As ‘customer experience’ become a buzzword in the car industry, two brands regarded as being good at wooing and then retaining buyers have warned it’s a lot easier to talk the talk than walk the walk.
The Australian car industry is going through fundamental change over the next three years as Ford in 2016 and Holden and Toyota the following year shut down their local manufacturing facilities.
They will become vehicle importers, competing against around 60 other brands for the private buyer and no longer guaranteed a bank of fleet sales based on local manufacturer status.
Ford has been the most vocal among the three manufacturers about its need to improve its ‘customer experience’, announcing various programs including a free loan car at every scheduled service.
Holden has also made it clear it recognises a need to keep customers happy, appointing a customer council to provide feedback in late 2014.
“There is a lot of cultural change that has to happen at the local manufacturers that have been fleet driven and pumped them (vehicles) out,” Mazda Australia managing director Martin Benders told motoring.com.au.

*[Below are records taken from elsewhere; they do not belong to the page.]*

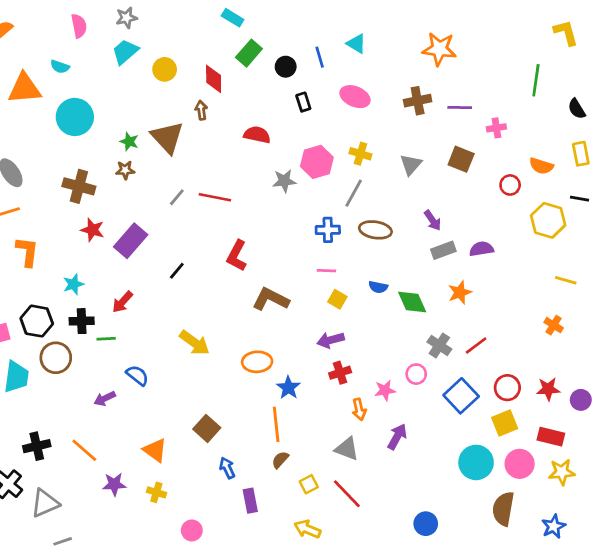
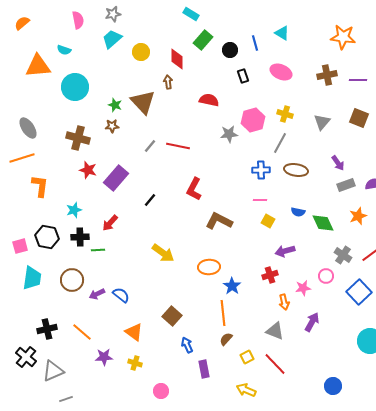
purple arrow: (331, 340) -> (285, 251), moved
brown circle: (56, 358) -> (72, 280), moved
blue semicircle: (137, 375) -> (121, 295), moved

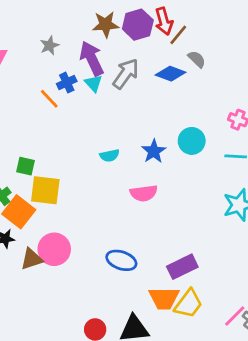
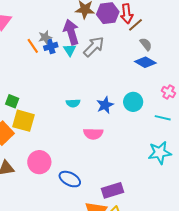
gray star: (49, 46) -> (45, 37), moved
blue diamond: (171, 74) -> (145, 62), moved
orange line: (49, 99) -> (33, 46), moved
pink circle: (54, 249) -> (39, 162), moved

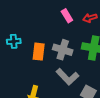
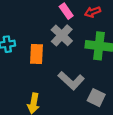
gray cross: (63, 50) -> (62, 35), moved, turned 30

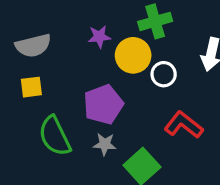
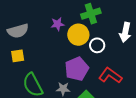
purple pentagon: (103, 104) -> (77, 69), moved

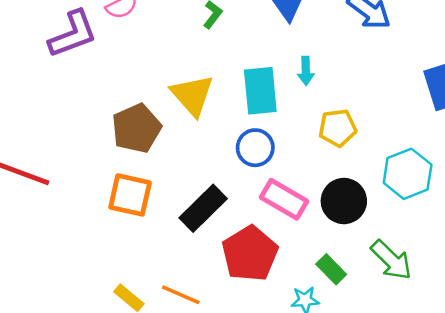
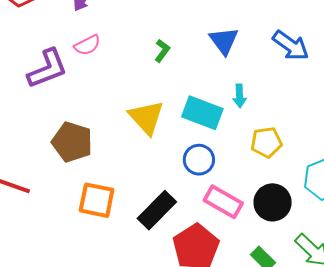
cyan rectangle: (260, 91) -> (202, 113), turned -63
brown pentagon: (136, 128) -> (72, 142), moved, turned -30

“Now it’s individuals they have to deal with and it requires a culture change and an attitude change and it’s not easy to do.”

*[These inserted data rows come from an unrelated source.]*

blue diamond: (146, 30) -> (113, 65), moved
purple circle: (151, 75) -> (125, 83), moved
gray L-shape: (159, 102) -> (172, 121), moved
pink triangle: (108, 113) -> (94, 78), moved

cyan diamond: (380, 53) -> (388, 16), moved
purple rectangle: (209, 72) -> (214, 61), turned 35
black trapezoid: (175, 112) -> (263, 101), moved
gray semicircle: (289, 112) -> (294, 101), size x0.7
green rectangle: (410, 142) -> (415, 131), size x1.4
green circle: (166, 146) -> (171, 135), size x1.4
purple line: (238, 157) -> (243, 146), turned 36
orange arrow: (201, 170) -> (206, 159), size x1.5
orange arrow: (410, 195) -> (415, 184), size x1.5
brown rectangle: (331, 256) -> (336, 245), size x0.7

Benders warned the current focus on ‘customer experience’ was changing customer expectations and required experience to manage.
“You can’t just overnight say the customers get whatever they want,” he warned.
“There is still a responsibility if someone rings up and says ‘what are you going to do about my flat battery? You have to take ownership of that and it’s either there is something wrong with the battery so we’ll fix it, or ‘you stuffed up, here’s a new one and the bill’.
“So you have to have the processes and the ability to manage that.”
In a separate interview Hyundai Australia chief operating officer John Elsworth — formerly a senior executive at Holden — said the essence of what car companies meant by customer satisfaction was simple.
“All we are trying to do is sell as many cars as possible, keep as many customers happy as possible and keep them coming back to buy another car. That’s it pretty much in a nutshell… I know there are a lot more complexities around that.”
He said facilities were important, but the people who staffed them were the key.
“It doesn’t matter whether you are talking about our business or the 165 (Hyundai) dealers, you can put up a fantastic building but if you populate it with the wrong people then the business will fail.
“So for dealerships, part of our responsibility isn’t bricks and mortar -- we get all that done because you have to do it — the people are the difference and it’s how we create people that have an intense customer focus.”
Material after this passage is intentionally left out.